← 戻る NOT A HOTEL FUKUOKA

遠くで弾けた光が、耳に届くまでの空白

都市の静寂に溶ける視線

西鉄薬院駅から歩く道は、アスファルトが昼間の熱をゆっくりと吐き出していた。湿った空気が肌にまとわりつき、遠くで祭りの囃子が低く、重く鳴っている。NOT A HOTEL FUKUOKAの重厚な扉を開けた瞬間、外の喧騒がふっと途切れた。+PENTHOUSEの室内は、心地よい冷気が静かに満ちていて、裸足で踏んだタイルの滑らかな温度が、火照った足裏から体温を奪っていく。ルーフトップテラスに出ると、福岡の街並みが精密な回路図のように眼下に広がっていた。空には、不意に大きな花火が咲いた。鮮やかな紅色の光が視界を染め、その数秒後、遅れて低い振動が体に届く。光と音の間の、あの奇妙な空白。その時間に、隣にいる君の横顔が、街の灯りに照らされてぼんやりと浮かび上がっていた。私たちは、お互いの言葉を待っているのかもしれない。iPadで照明を調整しようとして、操作方法がわからず二人で少しだけ笑った。その小さな不協和音が、かえって心地よく響いた気がする。

熱と冷気が交差する記憶

浴衣の帯が少しだけきつくて、呼吸をするたびに布が擦れる乾いた音が聞こえた。プライベートサウナの中は、濃密な熱と杉の清々しい香りが充満していて、思考がゆっくりと溶けていく。じりじりと肌を焼く熱さに耐え、水風呂に飛び込んだ瞬間、世界からすべての音が消えた。心臓の鼓動だけが耳の奥で激しく打ち、皮膚がキュッと引き締まる。

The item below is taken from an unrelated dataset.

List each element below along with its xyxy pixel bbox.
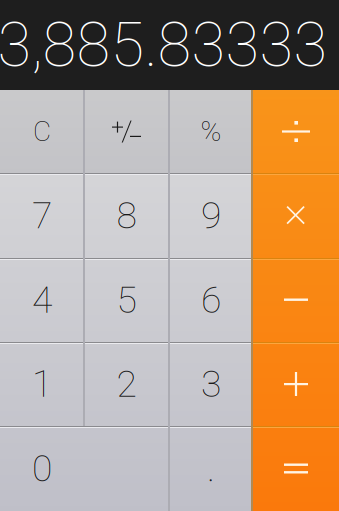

外に出ると、夜風が濡れた肌を撫でて、心地よい震えが走った。テラスのソファに深く腰掛けると、君の肩が私の肩に、ほんの少しだけ触れた。その温度が、サウナの熱よりもずっと深く、ゆっくりと心に染み込んでくる。遠くで花火が上がり、空が明るくなる。光が見えた後、しばらくして「ドーン」という音が届いた。そのラグがあるからこそ、私たちは隣にいることを意識できる。君が小さく息を吐いた音が聞こえ、私たちはどちらからともなく、指先を絡ませた。名前のつかない安心感が、夜の静寂に溶けていった。

二人が共有した、ひとつの雫

ワインサーバーから注がれたグラスが、テーブルの上で静かに汗をかいていた。結露した水滴がゆっくりと滴り、白い大理石の冷たい天板に小さな円を描く。私たちはどちらも、その水滴の動きをじっと見つめていた。都会の真ん中にあるはずなのに、ここだけ時間が別の速度で流れている。グラスの中で氷が小さくぶつかり、チリンと高い音が鳴った。その音は、祭りの喧騒とも、街のノイズとも違う、とても純粋な周波数だった。もしかすると、私たちはこの音を聴くためにここに来たのかもしれない。お互いの視線が重なり、どちらからともなく微笑んだ。その瞬間、二人の間にあった見えない境界線が、氷が溶けるように静かに消えていった気がした。

夜風に揺れる白いカーテンが、ゆっくりと波打っている。

  • 薬院の路地裏にある小さなカフェで、冷たいアメリカーノを飲みながら街の呼吸を聴くこと。
  • プライベートサウナの後の水風呂で、思考をすべて止めて、ただ肌が冷えていく感覚に集中すること。